Corneal Edema

Corneal Edema refers to the swelling of the cornea. Endothelial cells on the inner surface of the cornea are responsible for actively pumping fluid out of the cornea in order to keep the cornea clear. Endothelial cells cannot be replaced if they become injured and die.

When the cells become compromised through disease (see Fuchs’ corneal dystrophy), trauma, or repeated surgical procedures involving corneal incisions, the cells decrease in number, and as a whole, function less efficiently.  When this occurs, fluid builds up in the cornea, resulting in swelling of the cornea and subsequently hazy/blurred vision.

Current treatments include the application of saline drops and/or ointment.  In more severe cases surgical replacement of the entire cornea or, more recently, just the inner endothelial layer is required.

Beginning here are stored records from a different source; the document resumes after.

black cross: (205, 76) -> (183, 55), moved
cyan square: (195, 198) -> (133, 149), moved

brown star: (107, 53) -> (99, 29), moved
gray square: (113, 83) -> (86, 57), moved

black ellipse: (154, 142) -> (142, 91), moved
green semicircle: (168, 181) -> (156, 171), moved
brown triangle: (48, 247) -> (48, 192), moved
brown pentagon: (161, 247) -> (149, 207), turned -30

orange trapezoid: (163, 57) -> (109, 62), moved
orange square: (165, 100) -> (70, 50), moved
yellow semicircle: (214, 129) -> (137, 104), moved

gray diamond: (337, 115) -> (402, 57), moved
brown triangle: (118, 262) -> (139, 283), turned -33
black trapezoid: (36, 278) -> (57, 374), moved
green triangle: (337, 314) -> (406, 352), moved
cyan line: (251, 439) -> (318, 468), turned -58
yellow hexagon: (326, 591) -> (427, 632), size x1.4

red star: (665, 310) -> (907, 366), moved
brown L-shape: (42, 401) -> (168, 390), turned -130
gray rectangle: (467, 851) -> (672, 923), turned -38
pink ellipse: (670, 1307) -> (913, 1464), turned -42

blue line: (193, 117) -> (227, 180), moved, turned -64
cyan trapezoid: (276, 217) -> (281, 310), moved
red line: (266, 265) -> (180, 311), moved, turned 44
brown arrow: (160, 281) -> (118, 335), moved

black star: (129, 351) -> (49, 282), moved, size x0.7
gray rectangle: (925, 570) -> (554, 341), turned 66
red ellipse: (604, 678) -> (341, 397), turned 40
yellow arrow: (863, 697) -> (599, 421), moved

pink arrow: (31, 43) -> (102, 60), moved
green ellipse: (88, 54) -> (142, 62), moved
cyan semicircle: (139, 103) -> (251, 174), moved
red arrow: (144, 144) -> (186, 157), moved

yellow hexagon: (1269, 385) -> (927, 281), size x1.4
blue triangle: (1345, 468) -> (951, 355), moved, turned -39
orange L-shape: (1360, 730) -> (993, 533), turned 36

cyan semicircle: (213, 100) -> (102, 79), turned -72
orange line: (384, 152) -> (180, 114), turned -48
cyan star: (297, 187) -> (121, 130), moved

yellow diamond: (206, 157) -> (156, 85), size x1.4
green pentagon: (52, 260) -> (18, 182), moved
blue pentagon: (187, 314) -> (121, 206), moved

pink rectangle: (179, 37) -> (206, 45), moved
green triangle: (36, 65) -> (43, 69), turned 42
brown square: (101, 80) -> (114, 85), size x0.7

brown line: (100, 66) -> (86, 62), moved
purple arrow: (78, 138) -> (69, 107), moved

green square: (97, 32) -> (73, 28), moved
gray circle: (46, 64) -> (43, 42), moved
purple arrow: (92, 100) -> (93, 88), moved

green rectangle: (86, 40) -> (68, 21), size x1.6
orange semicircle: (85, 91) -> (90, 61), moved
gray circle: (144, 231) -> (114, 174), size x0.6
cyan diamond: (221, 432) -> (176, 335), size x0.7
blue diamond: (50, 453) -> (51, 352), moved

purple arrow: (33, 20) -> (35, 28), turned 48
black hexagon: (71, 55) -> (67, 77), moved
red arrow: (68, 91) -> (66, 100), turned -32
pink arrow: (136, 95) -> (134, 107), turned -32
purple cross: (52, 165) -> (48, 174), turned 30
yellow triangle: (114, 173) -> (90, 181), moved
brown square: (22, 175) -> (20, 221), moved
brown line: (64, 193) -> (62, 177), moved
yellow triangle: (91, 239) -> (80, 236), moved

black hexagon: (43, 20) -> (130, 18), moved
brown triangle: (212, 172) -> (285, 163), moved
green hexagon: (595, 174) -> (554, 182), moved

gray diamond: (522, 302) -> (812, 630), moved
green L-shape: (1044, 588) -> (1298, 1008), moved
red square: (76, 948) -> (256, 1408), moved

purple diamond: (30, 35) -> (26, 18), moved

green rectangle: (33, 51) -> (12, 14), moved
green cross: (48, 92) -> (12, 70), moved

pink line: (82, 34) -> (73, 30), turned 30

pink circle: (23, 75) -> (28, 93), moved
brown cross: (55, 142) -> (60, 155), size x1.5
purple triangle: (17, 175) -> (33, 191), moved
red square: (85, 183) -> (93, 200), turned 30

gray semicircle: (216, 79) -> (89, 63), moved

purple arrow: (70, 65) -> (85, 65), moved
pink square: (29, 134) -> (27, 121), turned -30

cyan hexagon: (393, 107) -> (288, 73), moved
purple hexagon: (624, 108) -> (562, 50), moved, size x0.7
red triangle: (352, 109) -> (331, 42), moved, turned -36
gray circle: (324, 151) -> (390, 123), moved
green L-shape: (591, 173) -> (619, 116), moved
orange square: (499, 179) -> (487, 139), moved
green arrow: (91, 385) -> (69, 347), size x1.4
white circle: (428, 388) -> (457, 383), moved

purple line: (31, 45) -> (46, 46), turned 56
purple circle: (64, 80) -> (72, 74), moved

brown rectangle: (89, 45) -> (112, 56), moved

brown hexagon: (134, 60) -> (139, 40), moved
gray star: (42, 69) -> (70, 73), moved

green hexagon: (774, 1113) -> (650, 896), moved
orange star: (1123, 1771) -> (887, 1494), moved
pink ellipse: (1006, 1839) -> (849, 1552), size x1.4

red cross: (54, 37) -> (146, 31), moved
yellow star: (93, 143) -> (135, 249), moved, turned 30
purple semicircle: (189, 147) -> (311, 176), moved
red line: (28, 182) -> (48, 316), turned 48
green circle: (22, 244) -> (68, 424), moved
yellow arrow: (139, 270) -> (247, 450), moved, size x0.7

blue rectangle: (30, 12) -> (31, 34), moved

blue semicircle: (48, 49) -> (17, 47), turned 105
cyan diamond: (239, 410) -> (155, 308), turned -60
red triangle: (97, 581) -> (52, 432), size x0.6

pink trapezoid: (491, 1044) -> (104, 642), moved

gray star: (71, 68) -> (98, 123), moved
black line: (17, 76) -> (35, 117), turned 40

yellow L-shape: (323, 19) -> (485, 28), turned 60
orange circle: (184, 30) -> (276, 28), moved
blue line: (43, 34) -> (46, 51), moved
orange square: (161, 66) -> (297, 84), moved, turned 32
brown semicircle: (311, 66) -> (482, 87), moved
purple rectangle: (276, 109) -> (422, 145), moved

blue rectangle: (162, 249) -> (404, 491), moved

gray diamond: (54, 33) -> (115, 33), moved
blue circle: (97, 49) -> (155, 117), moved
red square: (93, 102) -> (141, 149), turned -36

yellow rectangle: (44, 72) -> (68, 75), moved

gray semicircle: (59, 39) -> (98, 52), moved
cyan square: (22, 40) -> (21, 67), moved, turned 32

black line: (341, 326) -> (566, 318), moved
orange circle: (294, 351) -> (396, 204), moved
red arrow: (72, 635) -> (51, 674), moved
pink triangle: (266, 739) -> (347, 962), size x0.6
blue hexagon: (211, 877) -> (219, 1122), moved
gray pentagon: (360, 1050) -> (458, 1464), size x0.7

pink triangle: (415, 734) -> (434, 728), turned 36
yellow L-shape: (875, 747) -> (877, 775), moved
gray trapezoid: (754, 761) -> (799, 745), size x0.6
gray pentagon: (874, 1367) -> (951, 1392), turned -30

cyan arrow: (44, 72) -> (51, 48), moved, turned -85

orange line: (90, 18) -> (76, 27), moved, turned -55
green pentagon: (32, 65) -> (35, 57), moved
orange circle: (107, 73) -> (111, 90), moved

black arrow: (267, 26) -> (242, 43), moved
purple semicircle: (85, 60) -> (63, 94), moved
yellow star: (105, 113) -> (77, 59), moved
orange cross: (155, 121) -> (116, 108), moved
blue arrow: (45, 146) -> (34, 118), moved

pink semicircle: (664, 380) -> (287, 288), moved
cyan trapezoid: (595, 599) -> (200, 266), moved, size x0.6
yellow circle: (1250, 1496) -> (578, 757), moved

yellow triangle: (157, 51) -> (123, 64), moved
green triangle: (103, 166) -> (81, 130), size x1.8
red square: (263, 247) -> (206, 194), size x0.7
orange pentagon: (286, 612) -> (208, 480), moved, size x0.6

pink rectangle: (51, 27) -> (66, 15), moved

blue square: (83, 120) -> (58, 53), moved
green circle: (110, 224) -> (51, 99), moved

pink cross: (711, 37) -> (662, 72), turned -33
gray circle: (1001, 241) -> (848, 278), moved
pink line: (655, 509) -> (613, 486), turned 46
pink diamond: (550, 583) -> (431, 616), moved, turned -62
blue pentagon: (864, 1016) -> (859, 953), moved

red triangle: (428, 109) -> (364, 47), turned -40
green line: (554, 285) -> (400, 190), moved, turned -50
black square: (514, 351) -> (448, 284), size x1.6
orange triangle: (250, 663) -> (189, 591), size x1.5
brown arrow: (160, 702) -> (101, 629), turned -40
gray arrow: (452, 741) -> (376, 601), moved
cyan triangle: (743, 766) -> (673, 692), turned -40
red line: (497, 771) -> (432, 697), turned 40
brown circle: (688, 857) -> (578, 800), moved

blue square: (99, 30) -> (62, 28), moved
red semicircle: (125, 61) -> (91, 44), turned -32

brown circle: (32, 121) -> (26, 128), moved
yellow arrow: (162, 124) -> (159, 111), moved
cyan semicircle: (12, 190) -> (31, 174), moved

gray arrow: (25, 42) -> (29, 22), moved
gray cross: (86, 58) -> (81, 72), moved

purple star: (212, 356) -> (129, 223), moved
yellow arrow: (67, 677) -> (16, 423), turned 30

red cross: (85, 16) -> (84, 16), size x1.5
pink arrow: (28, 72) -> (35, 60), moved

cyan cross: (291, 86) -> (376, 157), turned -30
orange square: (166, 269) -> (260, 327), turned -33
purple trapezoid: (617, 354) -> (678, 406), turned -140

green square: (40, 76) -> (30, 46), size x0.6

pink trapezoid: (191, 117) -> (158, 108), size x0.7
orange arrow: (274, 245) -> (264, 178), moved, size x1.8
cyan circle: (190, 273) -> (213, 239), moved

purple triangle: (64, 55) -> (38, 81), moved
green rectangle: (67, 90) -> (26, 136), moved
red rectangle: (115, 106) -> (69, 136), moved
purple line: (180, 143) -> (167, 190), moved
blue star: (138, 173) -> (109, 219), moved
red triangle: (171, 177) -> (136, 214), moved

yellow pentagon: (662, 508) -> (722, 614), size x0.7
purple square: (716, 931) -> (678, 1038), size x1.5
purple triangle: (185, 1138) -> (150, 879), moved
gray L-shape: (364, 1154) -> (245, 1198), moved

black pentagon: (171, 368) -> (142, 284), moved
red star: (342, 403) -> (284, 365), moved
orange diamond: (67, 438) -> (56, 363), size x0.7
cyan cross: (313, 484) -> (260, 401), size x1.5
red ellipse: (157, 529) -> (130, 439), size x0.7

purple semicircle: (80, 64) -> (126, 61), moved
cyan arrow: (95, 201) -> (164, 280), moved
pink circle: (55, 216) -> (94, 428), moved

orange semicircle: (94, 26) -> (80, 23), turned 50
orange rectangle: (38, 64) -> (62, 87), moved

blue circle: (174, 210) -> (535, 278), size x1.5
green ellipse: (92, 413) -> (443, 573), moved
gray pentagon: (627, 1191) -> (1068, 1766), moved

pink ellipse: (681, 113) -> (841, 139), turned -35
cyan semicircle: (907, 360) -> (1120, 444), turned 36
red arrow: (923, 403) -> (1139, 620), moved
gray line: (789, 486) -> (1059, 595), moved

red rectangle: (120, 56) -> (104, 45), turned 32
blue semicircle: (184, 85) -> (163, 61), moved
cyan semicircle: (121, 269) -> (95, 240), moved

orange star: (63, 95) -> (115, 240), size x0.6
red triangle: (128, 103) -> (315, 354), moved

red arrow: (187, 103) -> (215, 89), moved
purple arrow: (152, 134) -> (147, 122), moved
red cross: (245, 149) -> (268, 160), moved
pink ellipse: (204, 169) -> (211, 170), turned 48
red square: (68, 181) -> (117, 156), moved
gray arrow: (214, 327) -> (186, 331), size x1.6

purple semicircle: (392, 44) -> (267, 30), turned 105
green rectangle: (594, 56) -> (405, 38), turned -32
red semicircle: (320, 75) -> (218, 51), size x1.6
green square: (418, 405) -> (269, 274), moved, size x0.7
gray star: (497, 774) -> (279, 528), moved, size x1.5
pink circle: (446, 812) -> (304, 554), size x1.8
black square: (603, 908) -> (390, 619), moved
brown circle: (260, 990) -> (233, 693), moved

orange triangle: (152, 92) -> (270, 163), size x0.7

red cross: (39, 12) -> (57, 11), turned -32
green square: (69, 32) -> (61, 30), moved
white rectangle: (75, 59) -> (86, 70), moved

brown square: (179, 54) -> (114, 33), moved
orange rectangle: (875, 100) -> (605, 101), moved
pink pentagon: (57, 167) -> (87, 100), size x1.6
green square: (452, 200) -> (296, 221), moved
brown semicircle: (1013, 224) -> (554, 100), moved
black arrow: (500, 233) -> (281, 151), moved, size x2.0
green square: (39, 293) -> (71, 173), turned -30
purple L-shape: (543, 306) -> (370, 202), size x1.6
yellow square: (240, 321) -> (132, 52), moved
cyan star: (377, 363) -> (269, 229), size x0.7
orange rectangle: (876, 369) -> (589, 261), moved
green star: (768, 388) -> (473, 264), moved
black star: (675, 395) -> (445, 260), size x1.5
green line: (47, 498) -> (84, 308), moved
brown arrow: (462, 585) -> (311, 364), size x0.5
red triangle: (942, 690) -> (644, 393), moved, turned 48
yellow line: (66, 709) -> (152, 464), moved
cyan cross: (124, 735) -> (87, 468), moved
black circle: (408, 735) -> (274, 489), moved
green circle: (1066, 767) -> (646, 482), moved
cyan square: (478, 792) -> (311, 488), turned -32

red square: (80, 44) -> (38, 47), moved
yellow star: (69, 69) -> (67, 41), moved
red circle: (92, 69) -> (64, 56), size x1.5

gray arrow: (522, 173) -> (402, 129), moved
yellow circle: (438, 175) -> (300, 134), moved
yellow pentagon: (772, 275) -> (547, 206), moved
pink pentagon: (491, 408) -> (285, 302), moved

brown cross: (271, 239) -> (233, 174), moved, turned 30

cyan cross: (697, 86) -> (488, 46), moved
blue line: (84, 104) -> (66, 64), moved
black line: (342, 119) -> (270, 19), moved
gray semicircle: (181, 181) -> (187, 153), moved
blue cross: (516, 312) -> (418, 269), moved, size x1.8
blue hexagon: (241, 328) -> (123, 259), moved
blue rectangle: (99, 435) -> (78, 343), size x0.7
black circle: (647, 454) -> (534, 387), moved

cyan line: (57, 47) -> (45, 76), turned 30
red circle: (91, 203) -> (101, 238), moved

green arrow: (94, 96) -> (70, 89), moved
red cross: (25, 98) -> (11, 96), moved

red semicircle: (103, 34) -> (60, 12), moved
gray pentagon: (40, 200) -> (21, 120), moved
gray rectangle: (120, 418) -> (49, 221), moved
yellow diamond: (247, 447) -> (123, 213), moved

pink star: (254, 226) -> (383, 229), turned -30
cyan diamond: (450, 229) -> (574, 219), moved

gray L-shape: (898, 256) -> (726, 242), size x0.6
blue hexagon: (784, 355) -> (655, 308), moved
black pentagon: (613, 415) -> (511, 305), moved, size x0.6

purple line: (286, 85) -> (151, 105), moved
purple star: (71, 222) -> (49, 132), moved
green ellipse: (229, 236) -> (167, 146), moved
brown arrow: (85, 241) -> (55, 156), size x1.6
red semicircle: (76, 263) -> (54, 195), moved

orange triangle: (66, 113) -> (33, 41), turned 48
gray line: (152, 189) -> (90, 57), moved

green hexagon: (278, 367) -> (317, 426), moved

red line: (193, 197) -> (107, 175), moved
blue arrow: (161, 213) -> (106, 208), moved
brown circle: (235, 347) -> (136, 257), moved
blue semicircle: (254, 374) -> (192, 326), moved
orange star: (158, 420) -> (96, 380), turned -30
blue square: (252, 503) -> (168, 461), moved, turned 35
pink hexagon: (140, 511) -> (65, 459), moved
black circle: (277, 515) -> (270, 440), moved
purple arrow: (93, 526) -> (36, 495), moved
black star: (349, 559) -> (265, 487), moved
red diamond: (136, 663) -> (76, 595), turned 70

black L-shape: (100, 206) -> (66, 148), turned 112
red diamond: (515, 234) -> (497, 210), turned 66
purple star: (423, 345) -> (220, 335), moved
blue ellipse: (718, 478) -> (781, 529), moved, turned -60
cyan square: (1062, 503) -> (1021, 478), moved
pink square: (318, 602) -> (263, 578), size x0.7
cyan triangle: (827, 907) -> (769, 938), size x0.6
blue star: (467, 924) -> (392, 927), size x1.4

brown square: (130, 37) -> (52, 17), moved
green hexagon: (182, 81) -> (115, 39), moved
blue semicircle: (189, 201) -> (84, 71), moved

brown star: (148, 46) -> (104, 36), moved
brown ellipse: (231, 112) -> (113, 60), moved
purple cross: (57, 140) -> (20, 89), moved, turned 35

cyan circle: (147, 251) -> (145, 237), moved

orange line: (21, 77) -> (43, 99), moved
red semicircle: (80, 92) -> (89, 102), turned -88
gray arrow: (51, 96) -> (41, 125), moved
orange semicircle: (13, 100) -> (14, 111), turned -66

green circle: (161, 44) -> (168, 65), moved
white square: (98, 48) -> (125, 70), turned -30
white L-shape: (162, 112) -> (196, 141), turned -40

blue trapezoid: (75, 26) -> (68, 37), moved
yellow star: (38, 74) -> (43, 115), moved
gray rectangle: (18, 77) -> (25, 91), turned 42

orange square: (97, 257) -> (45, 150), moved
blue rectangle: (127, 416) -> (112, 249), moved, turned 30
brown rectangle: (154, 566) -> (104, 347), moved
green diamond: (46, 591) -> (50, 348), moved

  • 5% sodium chloride drops and ointment are hypertonic saline drops and ointment that help reduce corneal edema by helping to draw fluid out from the cornea.

The cornea has 5 layers:

  1. Epithelium
  2. Bowman’s layer
  3. Stroma
  4. Descemet’s membrane
  5. Endothelium
  • PKP – (Penetrating Keratoplasty) The replacement of the entire cornea, all 5 layers, with a donor cornea. This treatment is no longer commonly used to treat corneal edema or Fuchs’ corneal dystrophy.
  • DSEK – (Descemet’s Stripping Endothelial Keratoplasty), which is a partial corneal transplant, involves replacing only part of the stromal layer along with Descemet’s membrane and inner endothelial layer. This process leaves most of the patient’s own healthy cornea intact, allows for faster healing, and minimizes the chance of graft failure.

New treatments include DMEK (similar to DSEK), and DALK (for deep corneal scars and keratoconus), which are the next evolution of endothelial transplantation.

DMEK – (Descemet’s Membrane Endothelial Keratoplasty), involves replacing only Descemet’s membrane and the inner endothelial layer. The absence of stromal transplantation allows for better post-op visual acuity when compared to DSEK. The drawback to DMEK is the fact that it is a more challenging surgery. The transplanted layer is very thin and hard to handle, thus damaging the transplant during the procedure is a very real risk.